How a certificate with extended validation makes it easier to phish. But I think the title could be amended—here’s what’s really broken:

On Safari, the URL is completely hidden! This means the attacker does not even need to register a convincing phishing domain. They can register anything, and Safari will happily cover it with a nice green bar.

SSL Issuer Popularity - NetTrack.info

This graph warms the cockles of my heart. It’s so nice to see a genuinely good project like Let’s Encrypt come in and upset the applecart of a sluggish monopolistic industry.

Certified Malice – text/plain

Following from that great post about the “zone of death” in browsers, Eric Law looks at security and trust in a world where certificates are free and easily available …even to the bad guys.
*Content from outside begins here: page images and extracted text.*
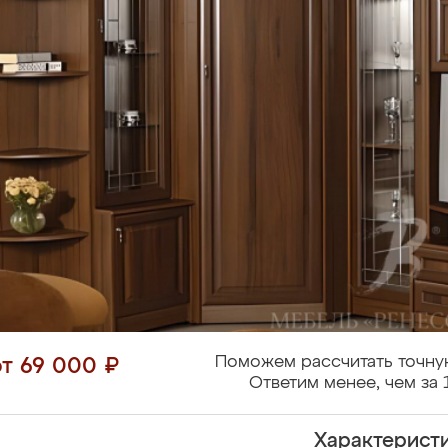
Поможем рассчитать точну
от 69 000 ₽
Ответим менее, чем за 
Характерист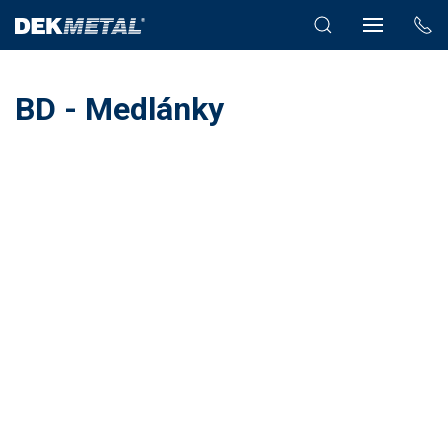
BD - Medlánky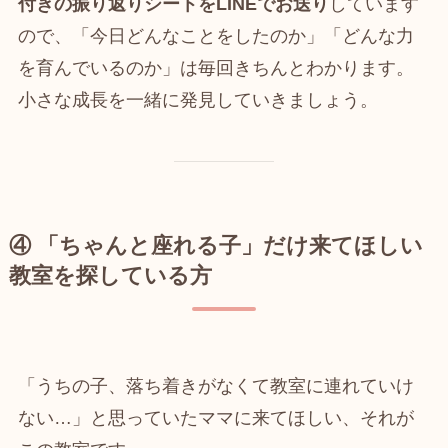
付きの振り返りシートをLINEでお送り
しています
ので、「今日どんなことをしたのか」「どんな力
を育んでいるのか」は毎回きちんとわかります。
小さな成長を一緒に発見していきましょう。
④ 「ちゃんと座れる子」だけ来てほしい
教室を探している方
「うちの子、落ち着きがなくて教室に連れていけ
ない…」と思っていたママに来てほしい、それが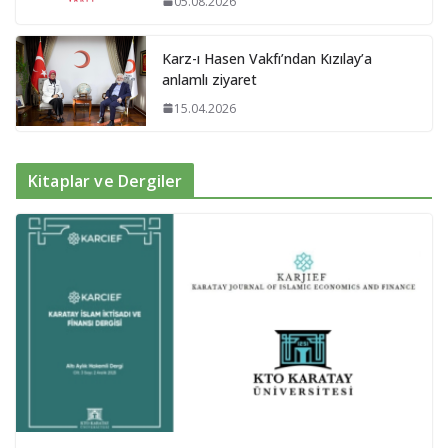
05.08.2026
Karz-ı Hasen Vakfı’ndan Kızılay’a
anlamlı ziyaret
15.04.2026
Kitaplar ve Dergiler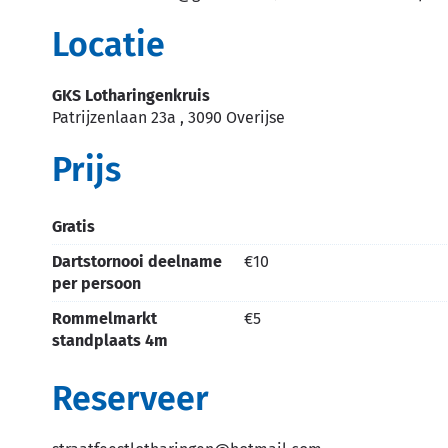
Locatie
GKS Lotharingenkruis
Patrijzenlaan 23a
,
3090
Overijse
Prijs
gratis
dartstornooi deelname
€
10
per persoon
rommelmarkt
€
5
standplaats 4m
Reserveer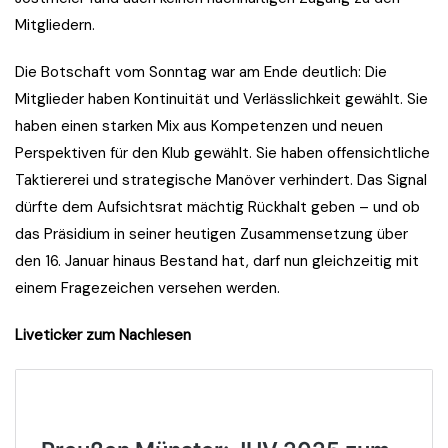
Mitgliedern.
Die Botschaft vom Sonntag war am Ende deutlich: Die
Mitglieder haben Kontinuität und Verlässlichkeit gewählt. Sie
haben einen starken Mix aus Kompetenzen und neuen
Perspektiven für den Klub gewählt. Sie haben offensichtliche
Taktiererei und strategische Manöver verhindert. Das Signal
dürfte dem Aufsichtsrat mächtig Rückhalt geben – und ob
das Präsidium in seiner heutigen Zusammensetzung über
den 16. Januar hinaus Bestand hat, darf nun gleichzeitig mit
einem Fragezeichen versehen werden.
Liveticker zum Nachlesen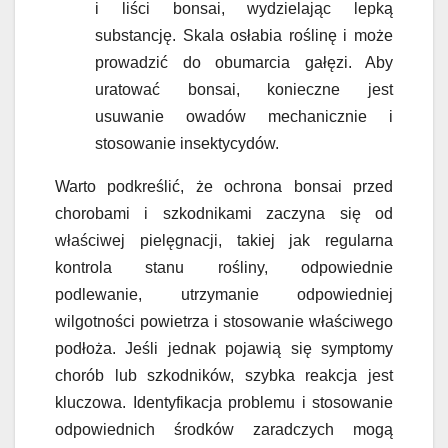
i liści bonsai, wydzielając lepką
substancję. Skala osłabia roślinę i może
prowadzić do obumarcia gałęzi. Aby
uratować bonsai, konieczne jest
usuwanie owadów mechanicznie i
stosowanie insektycydów.
Warto podkreślić, że ochrona bonsai przed
chorobami i szkodnikami zaczyna się od
właściwej pielęgnacji, takiej jak regularna
kontrola stanu rośliny, odpowiednie
podlewanie, utrzymanie odpowiedniej
wilgotności powietrza i stosowanie właściwego
podłoża. Jeśli jednak pojawią się symptomy
chorób lub szkodników, szybka reakcja jest
kluczowa. Identyfikacja problemu i stosowanie
odpowiednich środków zaradczych mogą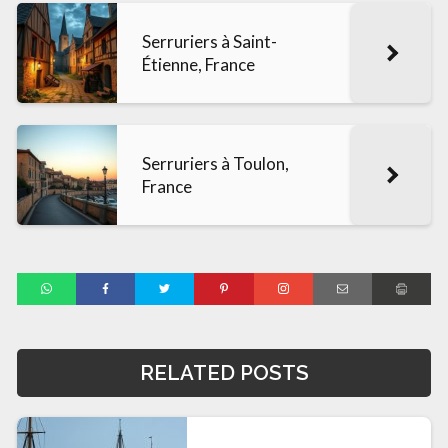
Serruriers à Saint-
Étienne, France
Serruriers à Toulon,
France
RELATED POSTS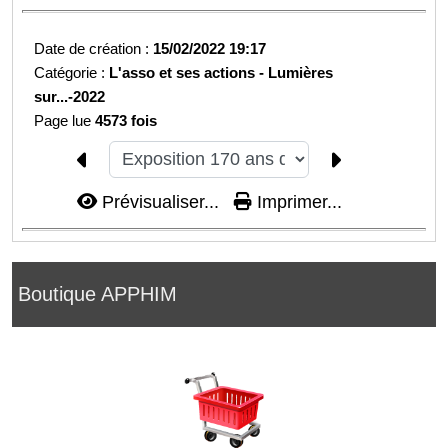
Date de création :
15/02/2022 19:17
Catégorie :
L'asso et ses actions -
Lumières
sur...-
2022
Page lue
4573 fois
Prévisualiser...
Imprimer...
Boutique APPHIM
New – AWS Certificate Manager – Deploy SSL/TLS-Based Apps on AWS | AWS Official Blog

If you’re hosting with Amazon, you now get HTTPS for free.

Taking Let’s Encrypt for a Spin - TimKadlec.com

Tim outlines the process for getting up and running with HTTPS using Let’s Encrypt. Looks like it’s pretty straightforward, which is very, very good news.

I’m using the Salter Cane site as a test ground for this. I was able to get everything installed fairly easily. The tricky thing will be having some kind of renewal reminder—the certificates expire after three months.

Still, all the signs are good that HTTPS is about to get a lot less painful.